== Given data

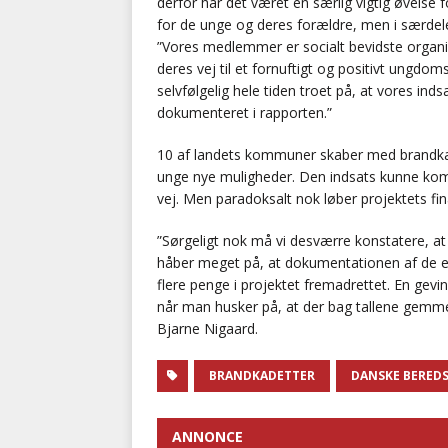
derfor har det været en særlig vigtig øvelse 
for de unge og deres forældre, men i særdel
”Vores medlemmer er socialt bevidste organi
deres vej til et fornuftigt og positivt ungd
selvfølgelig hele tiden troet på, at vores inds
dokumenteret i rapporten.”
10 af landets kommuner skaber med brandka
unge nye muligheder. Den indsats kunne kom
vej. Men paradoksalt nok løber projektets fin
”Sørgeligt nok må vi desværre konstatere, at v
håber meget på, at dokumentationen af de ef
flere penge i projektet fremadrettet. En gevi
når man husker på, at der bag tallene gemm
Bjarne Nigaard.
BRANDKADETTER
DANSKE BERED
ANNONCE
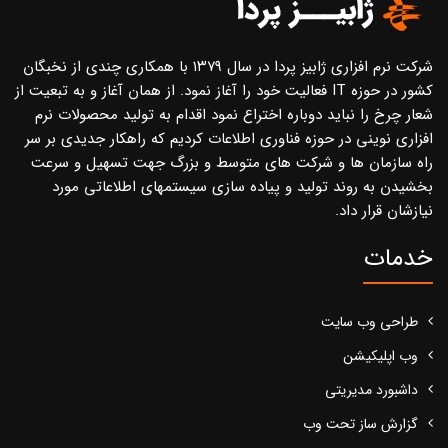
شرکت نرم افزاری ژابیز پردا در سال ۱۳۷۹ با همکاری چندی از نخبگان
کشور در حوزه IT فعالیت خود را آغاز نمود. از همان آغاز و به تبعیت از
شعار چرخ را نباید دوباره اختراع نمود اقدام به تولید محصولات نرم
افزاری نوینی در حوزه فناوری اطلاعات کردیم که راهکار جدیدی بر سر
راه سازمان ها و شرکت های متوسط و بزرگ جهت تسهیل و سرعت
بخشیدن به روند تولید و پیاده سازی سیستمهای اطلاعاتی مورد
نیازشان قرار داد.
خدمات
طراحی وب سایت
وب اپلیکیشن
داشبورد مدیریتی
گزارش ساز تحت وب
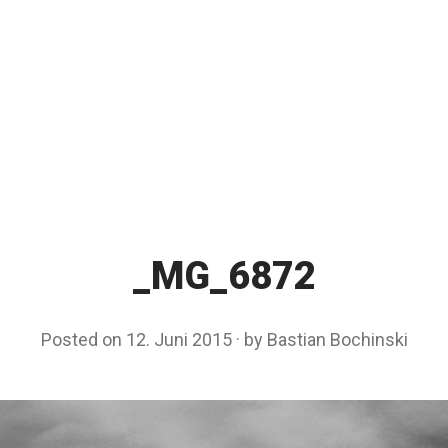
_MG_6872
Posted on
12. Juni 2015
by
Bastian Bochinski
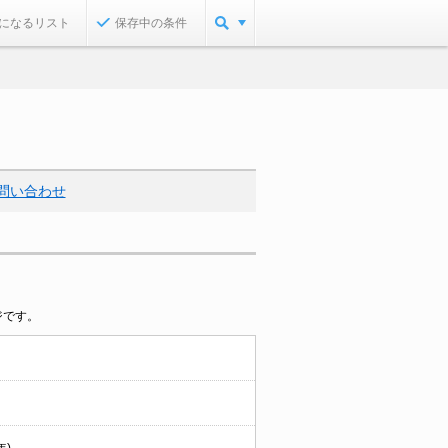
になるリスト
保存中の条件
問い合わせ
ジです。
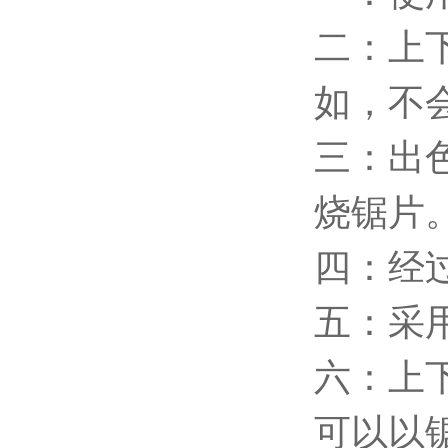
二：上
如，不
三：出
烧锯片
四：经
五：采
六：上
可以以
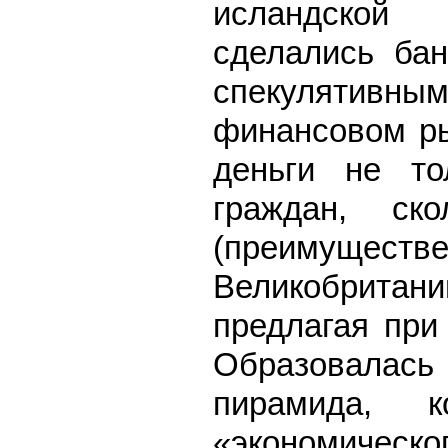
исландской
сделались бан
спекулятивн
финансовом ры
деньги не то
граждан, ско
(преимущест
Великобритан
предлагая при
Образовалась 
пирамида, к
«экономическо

====

§ **Work request**
The expected output is the complete listing, word for word, without any picture.

§ **Output for this task**
derfor har det været en særlig vigtig øvelse 
for de unge og deres forældre, men i særdel
”Vores medlemmer er socialt bevidste organi
deres vej til et fornuftigt og positivt ungd
selvfølgelig hele tiden troet på, at vores inds
dokumenteret i rapporten.”
10 af landets kommuner skaber med brandka
unge nye muligheder. Den indsats kunne kom
vej. Men paradoksalt nok løber projektets fin
”Sørgeligt nok må vi desværre konstatere, at v
håber meget på, at dokumentationen af de ef
flere penge i projektet fremadrettet. En gevi
når man husker på, at der bag tallene gemm
Bjarne Nigaard.
BRANDKADETTER
DANSKE BERED
ANNONCE
شرکت نرم افزاری ژابیز پردا در سال ۱۳۷۹ با همکاری چندی از نخبگان
کشور در حوزه IT فعالیت خود را آغاز نمود. از همان آغاز و به تبعیت از
شعار چرخ را نباید دوباره اختراع نمود اقدام به تولید محصولات نرم
افزاری نوینی در حوزه فناوری اطلاعات کردیم که راهکار جدیدی بر سر
راه سازمان ها و شرکت های متوسط و بزرگ جهت تسهیل و سرعت
بخشیدن به روند تولید و پیاده سازی سیستمهای اطلاعاتی مورد
نیازشان قرار داد.
خدمات
طراحی وب سایت
وب اپلیکیشن
داشبورد مدیریتی
گزارش ساز تحت وب
_MG_6872
Posted on
12. Juni 2015
by
Bastian Bochinski
になるリスト
保存中の条件
問い合わせ
ジです。
二：上
如，不
三：出
烧锯片
四：经
五：采
六：上
可以以
исландской
сделались бан
спекулятивн
финансовом ры
деньги не то
граждан, ско
(преимущест
Великобритан
предлагая при
Образовалась 
пирамида, к
«экономическо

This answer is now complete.